What they did have were slings, which Thalric reckoned to be surely the least efficient ranged weapon after just throwing things. He had to work with what he’d got, though.
‘I’m going to give them something to think about!’ he called out to them. ‘As soon as they’re in range, you start on them. Make every stone count.’ If you can even actually aim a sling. He was unsure about that, and he had no real grasp of their range, not in this dark place where his sense of space was hopelessly compromised.
The host of the Worm was approaching.
He let his wings carry him lightly towards them, lifting higher, hoping one of the appalling hunters of the cavernous sky didn’t choose this moment to complicate his life. His furthest fire was just casting its light on to that onrushing tide: a sinuous, weaving inroad of the Worm, the green-blue flames glinting on bronze mail and steel blades.
Neither of which they’d possess without their slaves. How can people connive at their own impotence like that? How could they even give up their own children to the bastards?
The Worm, much like Beetles and other ground-bound kinden, did not look upwards half as much as they should.

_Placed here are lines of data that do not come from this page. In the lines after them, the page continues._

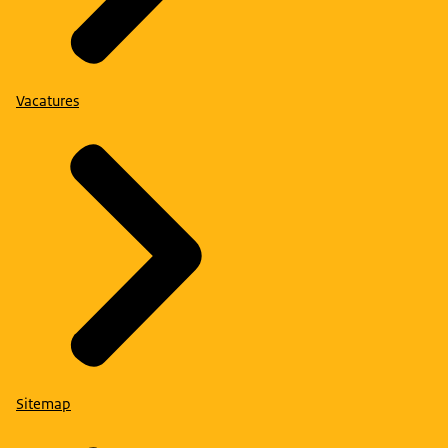
Vacatures
Sitemap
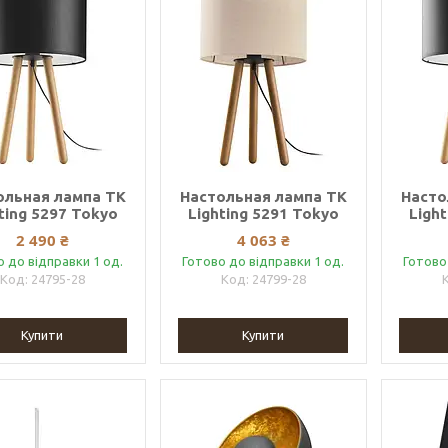
ольная лампа TK
Настольная лампа TK
Насто
ting 5297 Tokyo
Lighting 5291 Tokyo
Ligh
2 490 ₴
4 063 ₴
о до відправки 1 од.
Готово до відправки 1 од.
Готово
24795-28
24799-28
Купити
Купити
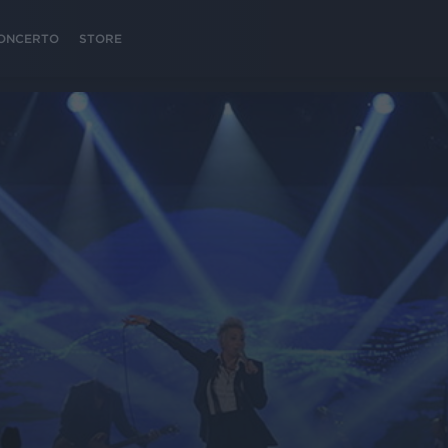
 CONCERTO
STORE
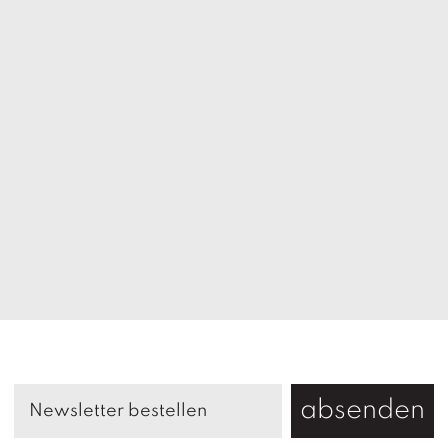
absenden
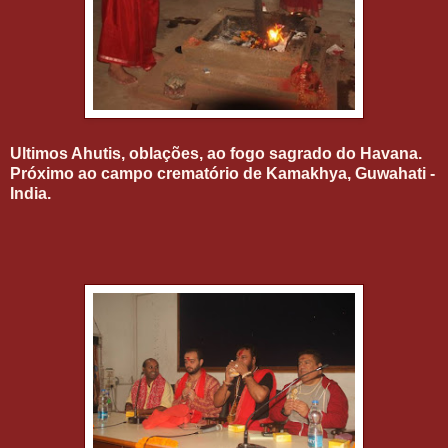
Ultimos Ahutis, oblações, ao fogo sagrado do Havana.
Próximo ao campo crematório de Kamakhya, Guwahati -
India.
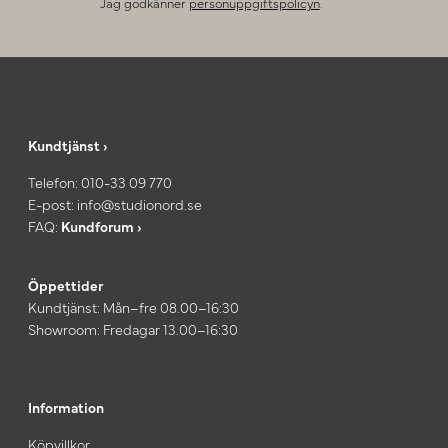
Jag godkänner
personuppgiftspolicyn
.
Kundtjänst ›
Telefon:
010-33 09 770
E-post:
info@studionord.se
FAQ:
Kundforum ›
Öppettider
Kundtjänst: Mån–fre 08.00–16:30
Showroom: Fredagar 13.00–16:30
Information
Köpvillkor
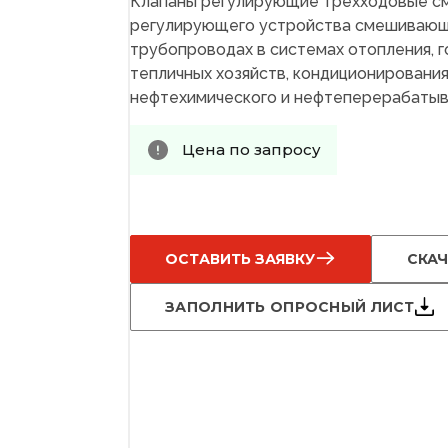
Клапаны регулирующие трехходовые с
регулирующего устройства смешивающе
трубопроводах в системах отопления, 
тепличных хозяйств, кондиционирования 
нефтехимического и нефтеперерабатыва
Цена по запросу
ОСТАВИТЬ ЗАЯВКУ
СКАЧ
ЗАПОЛНИТЬ ОПРОСНЫЙ ЛИСТ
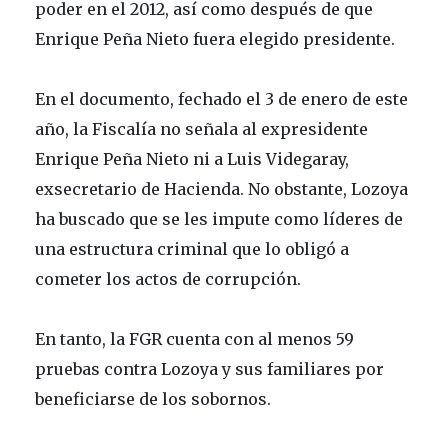
poder en el 2012, así como después de que
Enrique Peña Nieto fuera elegido presidente.
En el documento, fechado el 3 de enero de este
año, la Fiscalía no señala al expresidente
Enrique Peña Nieto ni a Luis Videgaray,
exsecretario de Hacienda. No obstante, Lozoya
ha buscado que se les impute como líderes de
una estructura criminal que lo obligó a
cometer los actos de corrupción.
En tanto, la FGR cuenta con al menos 59
pruebas contra Lozoya y sus familiares por
beneficiarse de los sobornos.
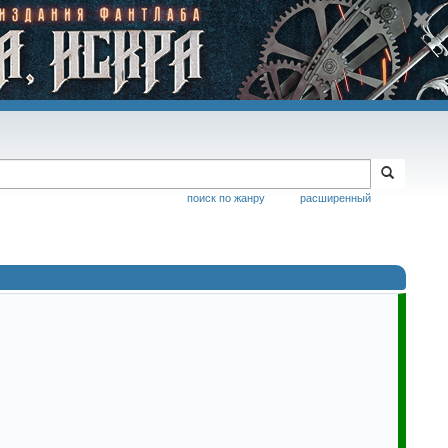
поиск по жанру
расширенный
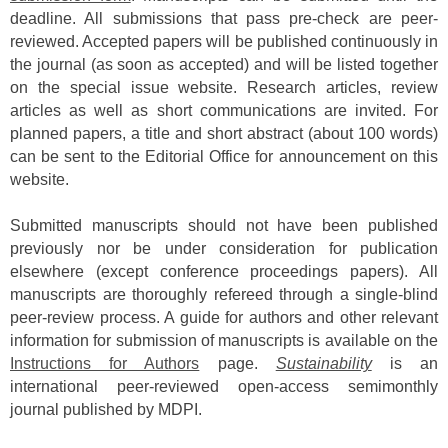
deadline. All submissions that pass pre-check are peer-
reviewed. Accepted papers will be published continuously in
the journal (as soon as accepted) and will be listed together
on the special issue website. Research articles, review
articles as well as short communications are invited. For
planned papers, a title and short abstract (about 100 words)
can be sent to the Editorial Office for announcement on this
website.
Submitted manuscripts should not have been published
previously nor be under consideration for publication
elsewhere (except conference proceedings papers). All
manuscripts are thoroughly refereed through a single-blind
peer-review process. A guide for authors and other relevant
information for submission of manuscripts is available on the
Instructions for Authors
page.
Sustainability
is an
international peer-reviewed open-access semimonthly
journal published by MDPI.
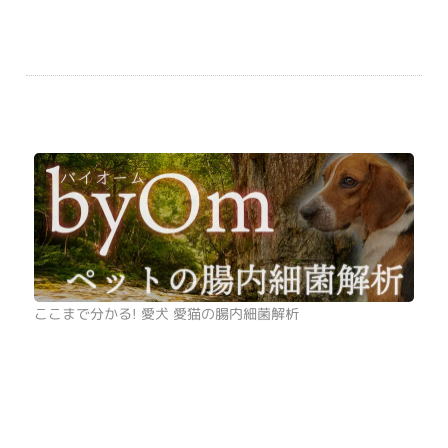
ここまで分かる! 愛犬 愛猫の腸内細菌解析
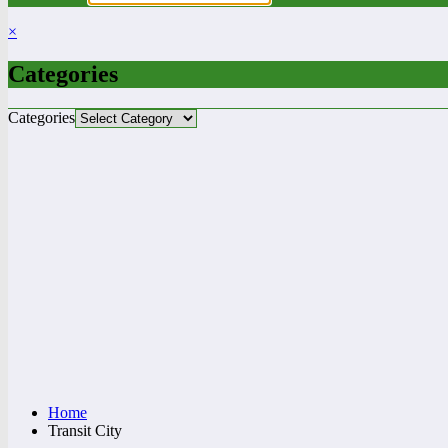
×
Categories
Categories
Home
Transit City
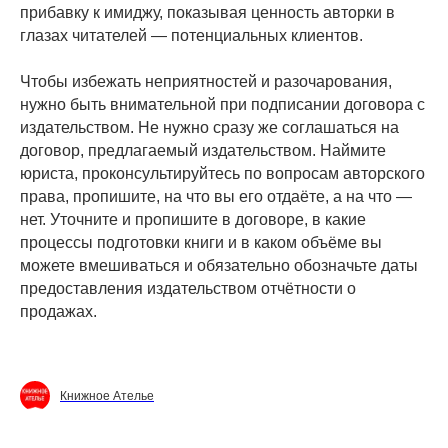
прибавку к имиджу, показывая ценность авторки в
глазах читателей — потенциальных клиентов.
Чтобы избежать неприятностей и разочарования,
нужно быть внимательной при подписании договора с
издательством. Не нужно сразу же соглашаться на
договор, предлагаемый издательством. Наймите
юриста, проконсультируйтесь по вопросам авторского
права, пропишите, на что вы его отдаёте, а на что —
нет. Уточните и пропишите в договоре, в какие
процессы подготовки книги и в каком объёме вы
можете вмешиваться и обязательно обозначьте даты
предоставления издательством отчётности о
продажах.
Книжное Ателье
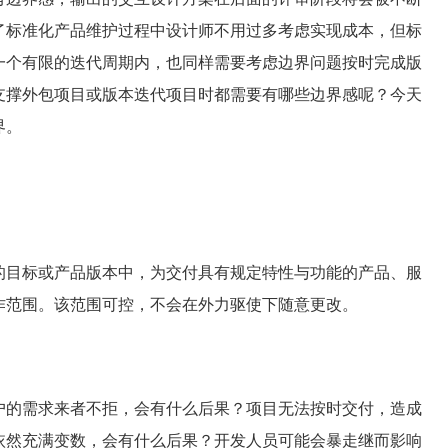
了标准化产品维护过程中设计师不用过多考虑实现成本，但标
一个有限的迭代周期内，也同样需要考虑边界问题按时完成版
支撑外包项目或版本迭代项目时都需要有哪些边界感呢？今天
界。
的目标或产品版本中，为交付具有规定特性与功能的产品、服
作范围。该范围可控，不会在外力驱使下随意更改。
户的需求来者不拒，会有什么后果？项目无法按时交付，造成
依然充满变数，会有什么后果？开发人员可能会暴走继而影响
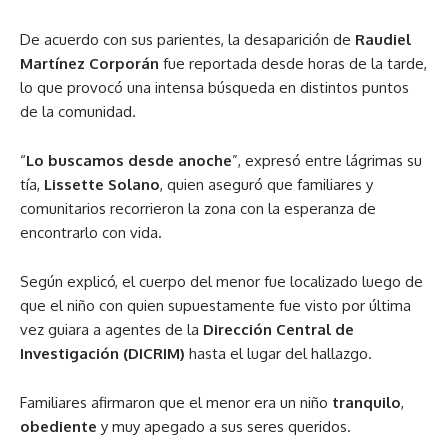
De acuerdo con sus parientes, la desaparición de
Raudiel
Martínez Corporán
fue reportada desde horas de la tarde,
lo que provocó una intensa búsqueda en distintos puntos
de la comunidad.
“
Lo buscamos desde anoche
”, expresó entre lágrimas su
tía,
Lissette Solano
, quien aseguró que familiares y
comunitarios recorrieron la zona con la esperanza de
encontrarlo con vida.
Según explicó, el cuerpo del menor fue localizado luego de
que el niño con quien supuestamente fue visto por última
vez guiara a agentes de la
Dirección Central de
Investigación (DICRIM)
hasta el lugar del hallazgo.
Familiares afirmaron que el menor era un niño
tranquilo
,
obediente
y muy apegado a sus seres queridos.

He was no strong flier, but he did not spare his sting, soaring across the face of the Worm like a stormcloud, hands crackling with fierce gold light. He had no need to aim, with that dense column rushing below him, and he just let his hands work, a dozen blasts in as many seconds, each one tearing into a target, cutting a jagged wound across the mass of the enemy.
There was no confusion: they knew him immediately, and some of them had slings, too. Not so many, though, compared to how many bodies advanced down there. He kept moving, and he guessed they did not get much practice against a flying target – if these vacant segments did anything as human as practise.
Another staccato burst from his hands, curving back above them, and of course they were not waiting for him, were still rushing towards the hapless mob of his own followers. The dozens he struck down were nothing, less than a scratch on the body of the Worm.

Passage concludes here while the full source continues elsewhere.